Colaboração para Splash, em Juiz de Fora (MG)

31/05/2022 04h00Atualizada em 31/05/2022 16h28

O julgamento entre os atores Johnny Depp e Amber Heard, que começou no dia 11 de abril, no estado da Virgínia (EUA), entrou na fase final na última sexta-feira (27) depois de revelar dezenas de detalhes sobre um relacionamento complexo e marcado por acusações de violência doméstica, estupro, manipulação e uso de drogas e álcool. Agora, falta o veredito.
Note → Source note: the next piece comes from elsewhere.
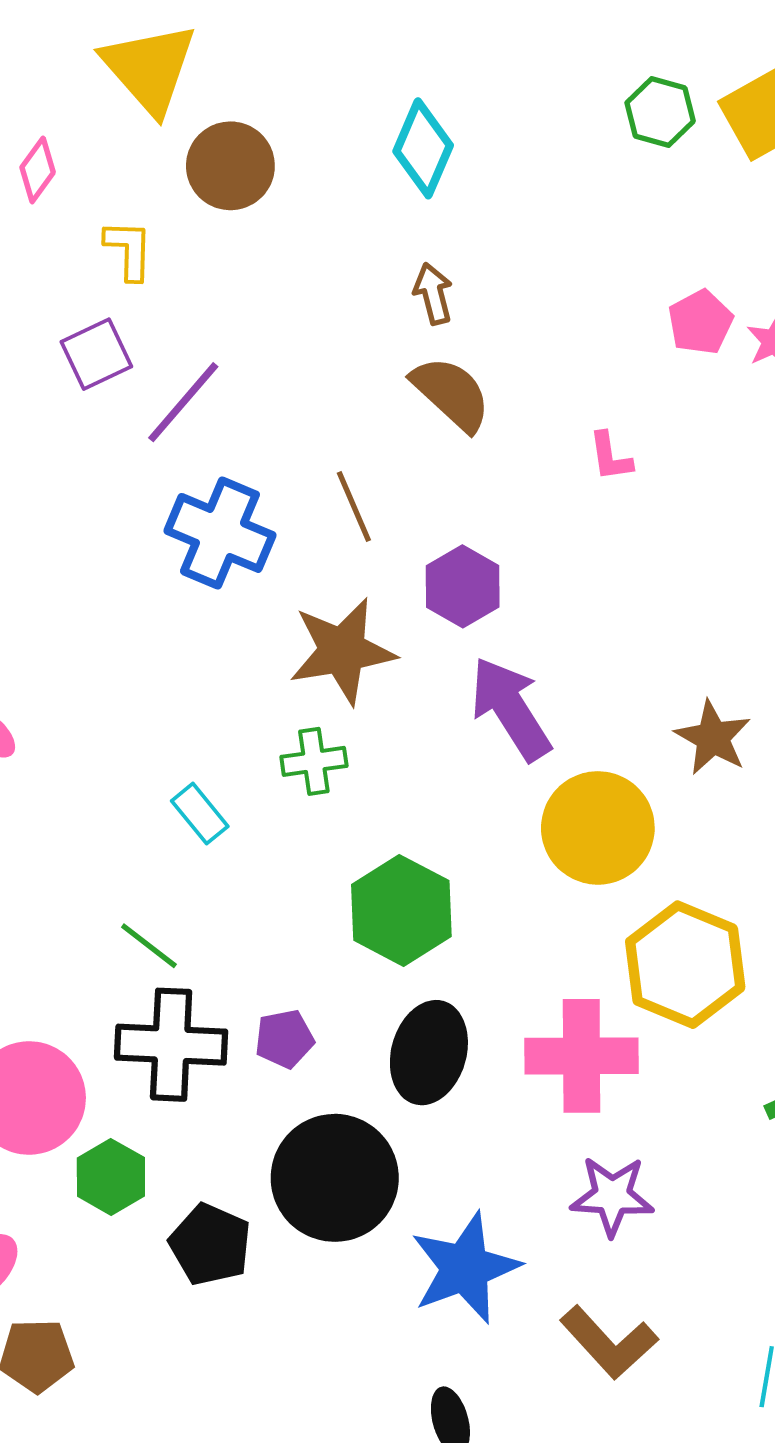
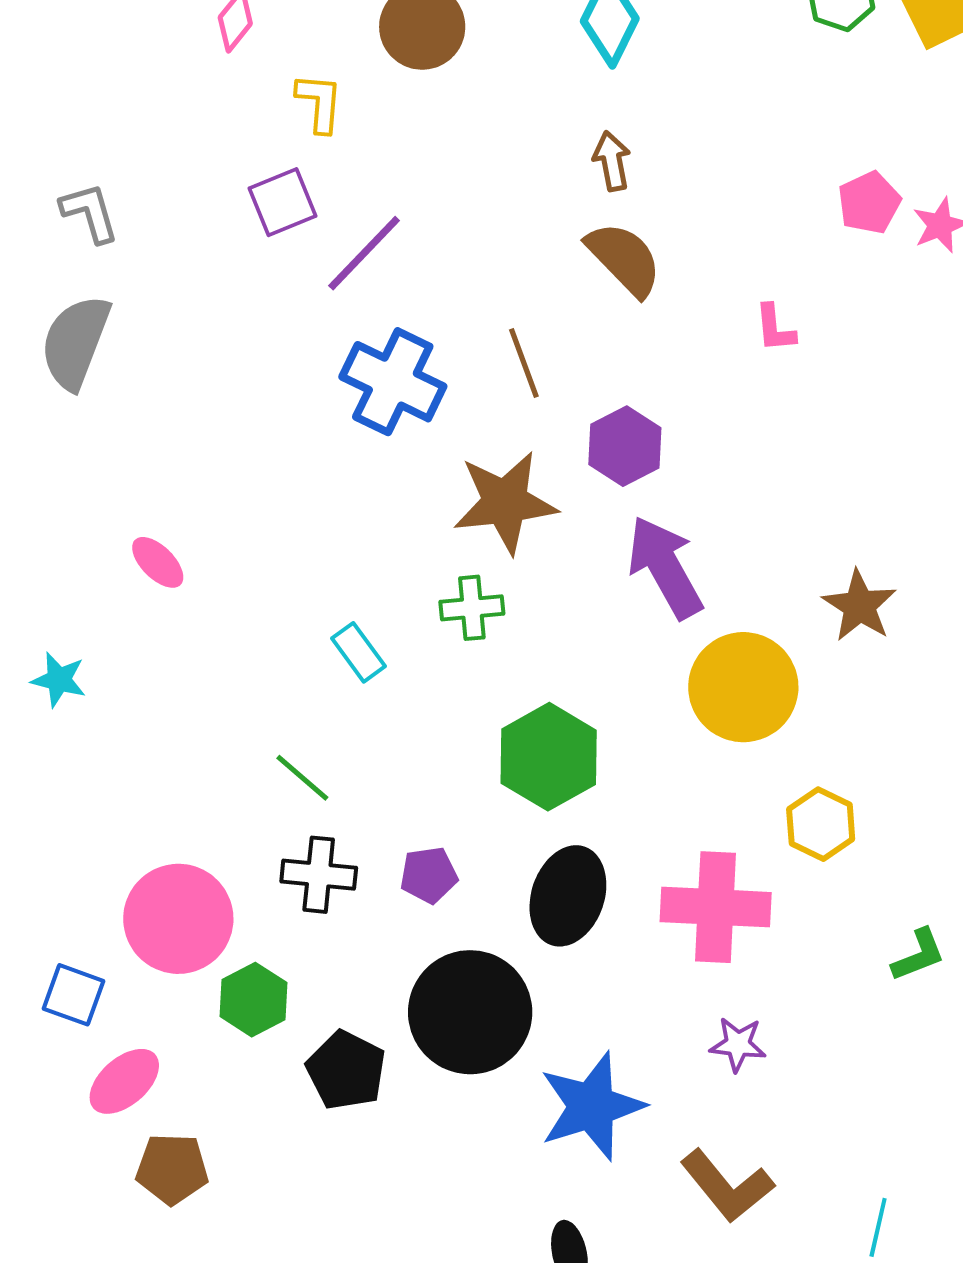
yellow hexagon: (685, 965) -> (821, 824), size x0.6
black cross: (171, 1045) -> (319, 875), size x0.7
purple star: (612, 1196) -> (738, 1044), size x0.7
Apesar de a ação ter exposto momentos gravíssimos do casal, a ação é sobre difamação. Depp, de 58 anos, pede US$ 50 milhões por Heard, 36, ter escrito um artigo no The Washington Post, em 2018, se colocando como vítima de violência doméstica. Ela não cita o ator, mas ele perdeu papéis no cinema por conta disso, por isso ingressou com uma ação por danos.

Há uma outra ação, em que Amber pede US$ 100 milhões de indenização porque a defesa de Depp disse publicamente que as alegações dela eram falsas.

Ao longo de quase dois meses, testemunhas depuseram, advogados se confrontaram e uma multidão acompanhou cada passo do julgamento. Veja abaixo um resumo do que foi dito pelos lados envolvidos.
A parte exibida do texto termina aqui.